Grand Parade ready to remember | City | Halifax, Nova Scotia | THE COAST

Grand Parade ready to remember

Repairs to the cenotaph at Grand Parade should be ready in time for Remembrance Day and construction of a new monument to fallen peace officers to begin soon.

The cenotaph at Grand Parade should be ready in time for Remembrance Day, says city spokesperson Shaune MacKinlay. "But it's up to the veterans' group if they are going to have their ceremony," says MacKinlay. "They'll inspect it and make a decision in a few days."

During a routine maintenance of the structure this summer, workers discovered structural problems, and the cenotaph had to be completely dismantled and rebuilt.

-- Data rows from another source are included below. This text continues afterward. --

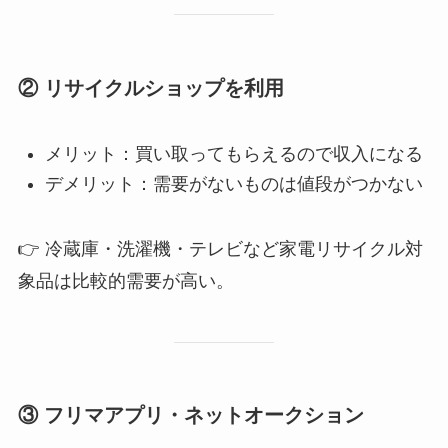
② リサイクルショップを利用
メリット：買い取ってもらえるので収入になる
デメリット：需要がないものは値段がつかない
👉 冷蔵庫・洗濯機・テレビなど家電リサイクル対
象品は比較的需要が高い。
③ フリマアプリ・ネットオークション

Crews were winding up that work last week.

Construction should also start soon on another monument in the Grand Parade---a memorial to fallen peace officers will be built in the centre of the grounds and, as seen from the perspective of the George Street/Carmichael Street corridor, at a position in mirror image to the cenotaph, closer to City Hall.

Fallen peace officers are those police and constables killed in the line of duty. The monument was designed by a group of artists associated with NSCAD, led by Cody Lee Stephenson. It will be in the form of a 14-foot high arch constructed with Litracon, a translucent concrete with fiber optic cables running through it, such that different intensity lighting can be applied through it.

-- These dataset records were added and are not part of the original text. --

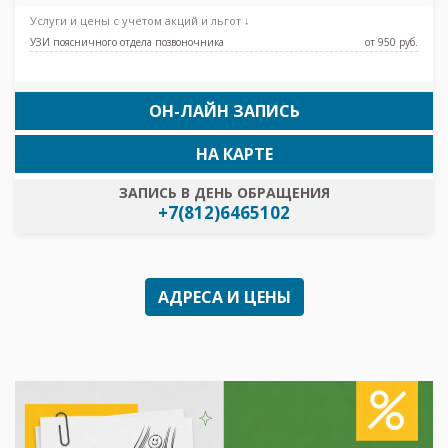
Услуги и цены с учетом акций и льгот ↓
УЗИ поясничного отдела позвоночника
от 950 pуб.
ОН-ЛАЙН ЗАПИСЬ
НА КАРТЕ
ЗАПИСЬ В ДЕНЬ ОБРАЩЕНИЯ
+7(812)6465102
АДРЕСА И ЦЕНЫ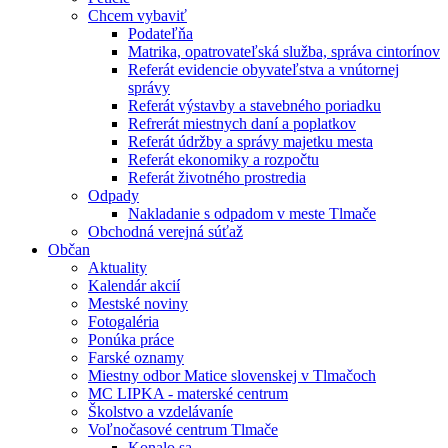
Chcem vybaviť
Podateľňa
Matrika, opatrovateľská služba, správa cintorínov
Referát evidencie obyvateľstva a vnútornej
správy
Referát výstavby a stavebného poriadku
Refrerát miestnych daní a poplatkov
Referát údržby a správy majetku mesta
Referát ekonomiky a rozpočtu
Referát životného prostredia
Odpady
Nakladanie s odpadom v meste Tlmače
Obchodná verejná súťaž
Občan
Aktuality
Kalendár akcií
Mestské noviny
Fotogaléria
Ponúka práce
Farské oznamy
Miestny odbor Matice slovenskej v Tlmačoch
MC LIPKA - materské centrum
Školstvo a vzdelávaníe
Voľnočasové centrum Tlmače
Konalo sa ...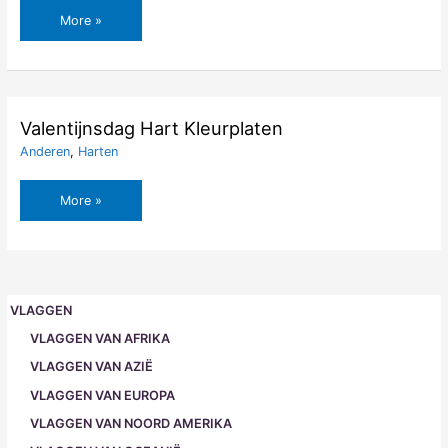
Teddybeer
More »
met
Hart
Kleurplaten
Valentijnsdag Hart Kleurplaten
Anderen
,
Harten
Valentijnsdag
More »
Hart
Kleurplaten
VLAGGEN
VLAGGEN VAN AFRIKA
VLAGGEN VAN AZIË
VLAGGEN VAN EUROPA
VLAGGEN VAN NOORD AMERIKA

The positioning of the peace officers monument in Grand Parade was the subject of heated debate during the design stage, and as recently as two weeks ago councillor Dawn Sloane attempted to convince council to move the monument to the southern section of Grand Parade so that it wouldn't interfere with concerts and plans for a skating rink. But councillors declined to upset police advocates and nixed Sloane's suggestion.

But according to city staffer Andy Filmore, there will still be room for a skating rink, which might be part of a reconstruction of the Grand Parade when the wall along Barrington Street is rebuilt, some time in the next five years. No one knows how much such a rink would cost, says Filmore.